A Damas, le pouvoir a annoncé par ailleurs samedi la formation d’un nouveau gouvernement, un peu plus d’un mois après des élections législatives boycottées par l’opposition qui les a qualifiées de ‘’mascarade’’.
UN NOUVEAU GOUVERNEMENT
Le nouveau gouvernement est composé de 34 ministres, dont sept ministres d’Etat et dirigé par l’ancien ministre de l’Agriculture Riad Hijab.
Dans ce nouveau cabinet, trois anciens ministres conservent leur poste: les ministres des Affaires étrangères Walid Mouallem, de l’Intérieur Mohammad Ibrahim al-Chaar, et le ministre de la Défense Daoud Rajha, nommé en août 2011 en pleine révolte. Une nouveauté pourtant : le président Bachar El Assad a décidé de créer le portefeuille de ministre d’Etat pour les «Affaires de la réconciliation nationale» et confié à Ali Haïdar, un membre de l’opposition tolérée par le régime.
Un autre opposant, ancien communiste, Qadri Jamil, est devenu vice-Premier ministre pour les Affaires économiques et ministre du Commerce intérieur et de la Protection des consommateurs. MM. Haïdar et Jamil sont coprésidents du «Front populaire pour le changement et la libération» créé en juillet 2011 et qui, tout en soutenant la contestation pacifique, n’appelle pas expressément au départ du régime et refuse toute intervention étrangère.

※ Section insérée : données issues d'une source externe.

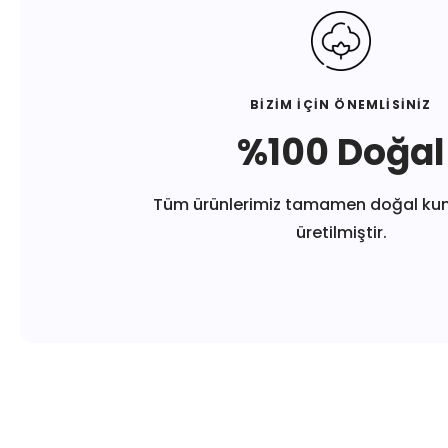
BİZİM İÇİN ÖNEMLİSİNİZ
%100 Doğal
Tüm ürünlerimiz tamamen doğal ku
üretilmiştir.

Ces deux opposants basés à Damas ne sont pas membres du Conseil national syrien (CNS), principale formation de l’opposition basée à l’étranger, qui réclame avant tout le départ du régime de M. Assad. Pourtant, les massacres continuent Sur le terrain, au moins cinq civils ont été tués samedi par les troupes gouvernementales, dont trois dans la région de Homs (centre), au lendemain de manifestations anti-régime qui ont rassemblé des dizaines de milliers de personnes à travers le pays.
Bilan : 96 personnes ont péri durant ces manifestations réprimées par le régime, dont 50 civils, 15 soldats et 26 partisans du régime dans une embuscade dans la province d’Alep (nord), selon un nouveau bilan de l’OSDH publié dans la nuit de vendredi à samedi.

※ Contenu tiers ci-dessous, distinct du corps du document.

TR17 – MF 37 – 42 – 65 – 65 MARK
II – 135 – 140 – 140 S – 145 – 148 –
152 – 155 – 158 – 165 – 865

De son côté, le représentant du SG de l’ONU Kofi Annan a appelé la communauté internationale à augmenter la pression sur les parties et souhaité que l’Iran participe à une prochaine réunion sur la crise. M. Annan a fait le point à Genève avec le chef de la mission des observateurs de l’ONU en Syrie, Robert Mood, sur l’avenir de la mission des observateurs, dont le mandat expire le 20 juillet mais dont les opérations sont suspendues depuis une semaine.

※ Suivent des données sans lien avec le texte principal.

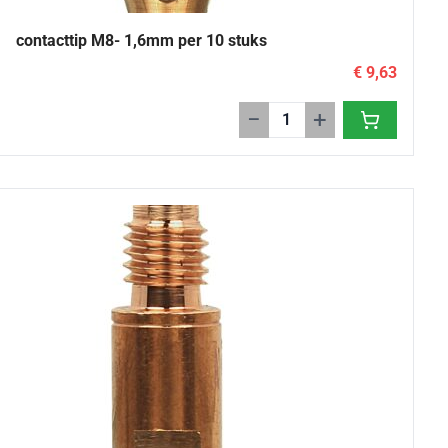
contacttip M8- 1,6mm per 10 stuks
€ 9,63
−
+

M. Mood s’est dit «loin d’être convaincu» qu’un plus grand nombre d’observateurs ou qu’une décision d’armer les observateurs modifient la situation. A Moscou, le chef de la diplomatie russe, Sergueï Lavrov, a affirmé avoir signifié à son homologue syrien Walid Mouallem que Damas devait faire «beaucoup plus» d’efforts pour mettre en oeuvre le plan Annan.